TVA council holding public workshop, comment period (Associated Press)
The Tennessee Valley Authority’s Regional Energy Resource Council is holding a public workshop this week in Chattanooga. The workshop is set for Monday and Tuesday, and members of the public may comment during a session Tuesday morning. The council is a 19-member group that advises TVA on decision making on overarching issues of energy resources. The panel is being updated on the status of the Integrated Resource Plan process. The plan is a guideline for TVA’s long-term energy resource planning decisions and allows flexibility to respond to changing market conditions and power needs.
Guest columnist: Legislature Needs to Support Insure Tennessee (TFP)

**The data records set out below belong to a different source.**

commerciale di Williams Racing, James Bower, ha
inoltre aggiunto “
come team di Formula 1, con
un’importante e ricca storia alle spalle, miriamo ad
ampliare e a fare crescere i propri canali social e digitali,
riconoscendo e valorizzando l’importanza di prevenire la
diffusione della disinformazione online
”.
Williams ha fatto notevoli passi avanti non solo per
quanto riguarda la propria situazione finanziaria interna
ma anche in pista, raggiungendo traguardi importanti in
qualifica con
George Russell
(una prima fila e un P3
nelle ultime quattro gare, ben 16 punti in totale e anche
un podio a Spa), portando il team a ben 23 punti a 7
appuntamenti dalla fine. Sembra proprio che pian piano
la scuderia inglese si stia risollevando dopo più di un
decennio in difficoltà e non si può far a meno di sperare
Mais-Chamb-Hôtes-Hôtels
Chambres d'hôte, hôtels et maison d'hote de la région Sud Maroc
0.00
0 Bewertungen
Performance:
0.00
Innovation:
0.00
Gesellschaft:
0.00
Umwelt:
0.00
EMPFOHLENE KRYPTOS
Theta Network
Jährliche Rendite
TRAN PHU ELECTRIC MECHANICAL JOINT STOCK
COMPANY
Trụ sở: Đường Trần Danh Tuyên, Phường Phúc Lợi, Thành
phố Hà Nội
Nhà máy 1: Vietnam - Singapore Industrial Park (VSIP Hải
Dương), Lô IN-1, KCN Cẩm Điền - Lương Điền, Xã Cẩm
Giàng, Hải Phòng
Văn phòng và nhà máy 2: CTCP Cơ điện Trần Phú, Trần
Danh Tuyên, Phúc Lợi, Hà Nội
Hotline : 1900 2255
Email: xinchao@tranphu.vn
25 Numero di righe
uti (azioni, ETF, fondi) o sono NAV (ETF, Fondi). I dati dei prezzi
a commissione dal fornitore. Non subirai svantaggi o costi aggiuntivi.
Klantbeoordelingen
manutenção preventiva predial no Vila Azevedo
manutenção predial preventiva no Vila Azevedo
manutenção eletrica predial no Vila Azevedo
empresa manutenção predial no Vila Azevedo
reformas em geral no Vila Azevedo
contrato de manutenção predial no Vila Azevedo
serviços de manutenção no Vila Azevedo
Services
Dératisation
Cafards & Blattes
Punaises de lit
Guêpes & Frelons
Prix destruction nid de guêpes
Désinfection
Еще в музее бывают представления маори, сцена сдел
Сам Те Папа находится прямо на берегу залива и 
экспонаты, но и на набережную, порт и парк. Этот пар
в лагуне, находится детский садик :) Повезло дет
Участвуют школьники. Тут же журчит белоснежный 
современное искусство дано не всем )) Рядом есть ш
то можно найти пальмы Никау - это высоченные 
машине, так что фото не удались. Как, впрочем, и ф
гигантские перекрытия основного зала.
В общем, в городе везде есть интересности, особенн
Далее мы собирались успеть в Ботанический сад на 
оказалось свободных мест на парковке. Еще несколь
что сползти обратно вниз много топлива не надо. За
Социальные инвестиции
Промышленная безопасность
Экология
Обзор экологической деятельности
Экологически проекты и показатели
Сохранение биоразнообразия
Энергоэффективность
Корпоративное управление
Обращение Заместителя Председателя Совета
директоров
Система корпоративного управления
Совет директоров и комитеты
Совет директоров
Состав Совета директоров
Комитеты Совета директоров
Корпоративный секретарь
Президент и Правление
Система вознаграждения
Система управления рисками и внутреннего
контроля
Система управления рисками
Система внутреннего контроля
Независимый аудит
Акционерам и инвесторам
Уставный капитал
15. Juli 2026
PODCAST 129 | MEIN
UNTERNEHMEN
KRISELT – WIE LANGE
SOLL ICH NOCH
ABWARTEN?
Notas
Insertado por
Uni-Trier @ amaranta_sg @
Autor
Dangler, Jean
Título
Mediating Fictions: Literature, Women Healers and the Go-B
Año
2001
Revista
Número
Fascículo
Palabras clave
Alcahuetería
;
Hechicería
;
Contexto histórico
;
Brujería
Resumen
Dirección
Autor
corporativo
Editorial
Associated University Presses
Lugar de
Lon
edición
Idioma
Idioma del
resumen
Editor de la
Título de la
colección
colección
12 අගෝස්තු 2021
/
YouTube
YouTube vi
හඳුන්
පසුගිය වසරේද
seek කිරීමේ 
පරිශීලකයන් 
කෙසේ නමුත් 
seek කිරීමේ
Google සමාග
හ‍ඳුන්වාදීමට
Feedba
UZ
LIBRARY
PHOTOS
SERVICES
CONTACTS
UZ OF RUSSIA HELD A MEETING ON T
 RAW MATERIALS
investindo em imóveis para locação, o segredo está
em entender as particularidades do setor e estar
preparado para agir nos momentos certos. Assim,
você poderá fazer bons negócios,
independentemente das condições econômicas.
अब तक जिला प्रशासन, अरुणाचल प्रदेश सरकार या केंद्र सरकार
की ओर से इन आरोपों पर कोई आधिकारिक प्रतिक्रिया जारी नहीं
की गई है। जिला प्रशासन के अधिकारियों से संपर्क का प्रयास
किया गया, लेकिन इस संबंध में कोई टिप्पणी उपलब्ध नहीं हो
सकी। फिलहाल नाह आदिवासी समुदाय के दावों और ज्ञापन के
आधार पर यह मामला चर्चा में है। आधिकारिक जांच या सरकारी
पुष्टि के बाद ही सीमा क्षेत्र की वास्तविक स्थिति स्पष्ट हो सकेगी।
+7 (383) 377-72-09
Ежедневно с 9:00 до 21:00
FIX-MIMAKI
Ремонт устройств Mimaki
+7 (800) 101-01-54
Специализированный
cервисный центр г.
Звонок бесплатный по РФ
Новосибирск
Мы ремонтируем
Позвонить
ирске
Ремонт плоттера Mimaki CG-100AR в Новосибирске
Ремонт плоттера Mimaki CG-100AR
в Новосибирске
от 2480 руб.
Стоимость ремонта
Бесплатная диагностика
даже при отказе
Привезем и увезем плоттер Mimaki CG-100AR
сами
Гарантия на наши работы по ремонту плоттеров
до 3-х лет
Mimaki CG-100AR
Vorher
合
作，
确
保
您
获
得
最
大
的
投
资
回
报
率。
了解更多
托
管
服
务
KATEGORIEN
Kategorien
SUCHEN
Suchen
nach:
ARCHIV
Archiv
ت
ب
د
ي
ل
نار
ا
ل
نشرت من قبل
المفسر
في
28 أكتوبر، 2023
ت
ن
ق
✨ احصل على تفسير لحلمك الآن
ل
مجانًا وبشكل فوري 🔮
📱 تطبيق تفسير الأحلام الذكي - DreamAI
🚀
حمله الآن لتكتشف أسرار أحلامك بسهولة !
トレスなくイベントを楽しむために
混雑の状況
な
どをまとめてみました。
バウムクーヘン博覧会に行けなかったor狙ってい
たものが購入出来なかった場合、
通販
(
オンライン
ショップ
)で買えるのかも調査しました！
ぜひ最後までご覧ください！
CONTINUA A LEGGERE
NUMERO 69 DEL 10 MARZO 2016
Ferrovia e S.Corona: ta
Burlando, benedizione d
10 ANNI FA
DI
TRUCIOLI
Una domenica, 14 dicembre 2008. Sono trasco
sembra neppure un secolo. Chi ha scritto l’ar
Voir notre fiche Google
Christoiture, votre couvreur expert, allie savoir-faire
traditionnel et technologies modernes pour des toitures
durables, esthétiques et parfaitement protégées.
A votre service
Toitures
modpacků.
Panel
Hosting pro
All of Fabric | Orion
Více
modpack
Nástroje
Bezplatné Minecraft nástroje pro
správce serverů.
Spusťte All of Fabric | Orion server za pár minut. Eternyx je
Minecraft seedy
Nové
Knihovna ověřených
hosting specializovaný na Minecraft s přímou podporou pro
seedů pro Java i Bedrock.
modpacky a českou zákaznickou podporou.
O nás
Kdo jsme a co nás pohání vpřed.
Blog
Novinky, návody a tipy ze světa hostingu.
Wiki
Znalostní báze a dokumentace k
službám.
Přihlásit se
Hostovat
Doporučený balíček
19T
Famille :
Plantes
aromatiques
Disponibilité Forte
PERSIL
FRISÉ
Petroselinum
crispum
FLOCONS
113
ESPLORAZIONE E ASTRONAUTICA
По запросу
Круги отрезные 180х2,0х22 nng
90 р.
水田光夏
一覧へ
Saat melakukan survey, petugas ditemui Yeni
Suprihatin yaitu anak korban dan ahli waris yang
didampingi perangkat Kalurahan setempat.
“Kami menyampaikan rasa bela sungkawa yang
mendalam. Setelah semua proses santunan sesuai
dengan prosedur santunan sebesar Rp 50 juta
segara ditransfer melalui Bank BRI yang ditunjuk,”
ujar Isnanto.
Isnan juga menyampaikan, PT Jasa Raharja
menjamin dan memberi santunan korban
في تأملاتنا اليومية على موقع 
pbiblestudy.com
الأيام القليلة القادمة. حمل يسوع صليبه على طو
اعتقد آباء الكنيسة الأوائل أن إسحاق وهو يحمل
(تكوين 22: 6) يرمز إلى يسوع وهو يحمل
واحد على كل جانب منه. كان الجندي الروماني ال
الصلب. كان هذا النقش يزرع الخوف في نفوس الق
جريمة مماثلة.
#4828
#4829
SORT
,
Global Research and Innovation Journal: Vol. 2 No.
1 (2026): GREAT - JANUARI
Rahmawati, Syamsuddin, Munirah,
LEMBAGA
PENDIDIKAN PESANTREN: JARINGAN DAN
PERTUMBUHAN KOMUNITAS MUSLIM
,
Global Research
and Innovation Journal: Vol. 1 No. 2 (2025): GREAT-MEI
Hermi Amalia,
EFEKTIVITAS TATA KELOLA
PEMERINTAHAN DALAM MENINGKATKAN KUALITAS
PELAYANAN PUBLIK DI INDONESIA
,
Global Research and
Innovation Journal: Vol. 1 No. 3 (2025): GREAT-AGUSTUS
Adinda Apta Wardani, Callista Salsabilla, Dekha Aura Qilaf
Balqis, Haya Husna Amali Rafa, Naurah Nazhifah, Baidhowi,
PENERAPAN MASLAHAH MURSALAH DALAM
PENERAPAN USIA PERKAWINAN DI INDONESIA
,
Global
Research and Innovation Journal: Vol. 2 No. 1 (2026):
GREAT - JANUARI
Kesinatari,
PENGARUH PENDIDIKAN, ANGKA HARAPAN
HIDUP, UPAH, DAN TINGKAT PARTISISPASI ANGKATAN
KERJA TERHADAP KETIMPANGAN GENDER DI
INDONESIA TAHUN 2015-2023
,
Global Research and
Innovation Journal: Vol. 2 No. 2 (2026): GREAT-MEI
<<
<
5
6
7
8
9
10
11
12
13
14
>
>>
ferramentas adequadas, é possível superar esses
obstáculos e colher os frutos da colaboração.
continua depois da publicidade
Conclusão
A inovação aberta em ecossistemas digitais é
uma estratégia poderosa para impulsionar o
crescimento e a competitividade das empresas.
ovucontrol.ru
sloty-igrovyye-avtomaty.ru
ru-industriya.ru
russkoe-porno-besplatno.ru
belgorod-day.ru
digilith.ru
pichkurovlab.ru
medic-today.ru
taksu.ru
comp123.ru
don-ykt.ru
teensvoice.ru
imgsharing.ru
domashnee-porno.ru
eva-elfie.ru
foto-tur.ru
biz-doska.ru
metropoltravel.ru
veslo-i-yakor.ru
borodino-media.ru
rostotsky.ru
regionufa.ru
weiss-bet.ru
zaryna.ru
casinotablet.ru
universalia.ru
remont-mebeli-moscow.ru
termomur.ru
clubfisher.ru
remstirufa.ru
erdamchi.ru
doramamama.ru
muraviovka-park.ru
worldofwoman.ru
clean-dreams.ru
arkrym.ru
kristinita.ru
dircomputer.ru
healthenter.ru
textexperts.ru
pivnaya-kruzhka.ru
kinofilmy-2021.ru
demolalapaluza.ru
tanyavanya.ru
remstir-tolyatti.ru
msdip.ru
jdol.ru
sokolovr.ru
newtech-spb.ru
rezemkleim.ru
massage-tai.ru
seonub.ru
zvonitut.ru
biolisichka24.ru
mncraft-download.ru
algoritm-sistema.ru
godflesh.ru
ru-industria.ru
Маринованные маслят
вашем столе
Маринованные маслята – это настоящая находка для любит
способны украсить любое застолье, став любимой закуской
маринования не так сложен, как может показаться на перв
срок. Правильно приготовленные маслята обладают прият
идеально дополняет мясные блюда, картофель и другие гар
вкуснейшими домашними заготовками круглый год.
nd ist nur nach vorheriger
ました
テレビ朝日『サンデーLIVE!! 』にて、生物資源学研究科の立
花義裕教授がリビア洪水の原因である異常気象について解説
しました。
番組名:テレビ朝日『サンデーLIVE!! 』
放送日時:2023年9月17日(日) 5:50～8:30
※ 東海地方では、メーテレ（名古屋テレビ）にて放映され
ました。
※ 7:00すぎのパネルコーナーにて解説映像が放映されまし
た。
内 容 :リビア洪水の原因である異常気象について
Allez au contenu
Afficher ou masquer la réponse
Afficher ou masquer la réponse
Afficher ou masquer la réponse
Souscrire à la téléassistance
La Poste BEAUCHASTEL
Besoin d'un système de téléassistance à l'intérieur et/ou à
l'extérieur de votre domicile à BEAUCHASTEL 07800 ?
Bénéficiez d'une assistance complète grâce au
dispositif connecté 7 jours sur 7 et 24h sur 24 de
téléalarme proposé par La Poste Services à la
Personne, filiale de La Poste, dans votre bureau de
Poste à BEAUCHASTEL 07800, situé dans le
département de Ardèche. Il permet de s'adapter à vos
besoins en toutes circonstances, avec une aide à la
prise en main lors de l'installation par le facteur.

I’ve spent my entire career as a physician caring for Tennesseans. Helping patients understand and manage their medical conditions is both rewarding and challenging. But one of the greatest challenges my patients face is not really medical at all — it’s living without access to affordable health insurance. Now, Tennessee has an unprecedented opportunity to end that struggle for more than 200,000 Tennesseans. Last month, Gov. Haslam made a brave proposal to provide health care coverage to uninsured Tennesseans through a program called Insure Tennessee. Insure Tennessee will provide health care for our friends and neighbors, stabilize our hospitals, and grow our economy.
Editorial: Tennessee must address highway funding issue (Times-News)
The Tennessee Comptroller’s Offices of Research and Education Accountability (OREA) has told us what we already knew about the Volunteer State’s highways and bridges: The current financing system for them is toast. A comptroller’s report notes Tennessee’s gasoline tax rate (21.4 cents per gallon) was last raised in 1989, while its diesel fuel tax rate (18.4 cents per gallon) was last raised in 1990. Tri-Cities municipal governments, in a recent meeting with Northeast Tennessee lawmakers, asked the group to support a gas tax increase if one is introduced in this year’s session of the General Assembly.
Editorial: Party registration for primary vote harms democracy (News-Sentinel)
Some Tennessee Republicans want to place a “Members Only” sign at the entrance to the party’s fabled “big tent.” The executive committee of the Tennessee Republican Party plans to discuss a proposal that would close GOP primaries to outsiders, according to The Associated Press. Such a move would diminish democracy statewide in general and in particular reinforce the notion that Republicans do not want to reach out to new voters. Currently, voters declare which primary they wish to participate in when they arrive at the polls. Voters can cast ballots in that party’s primary only, but in the next primary are free to choose again.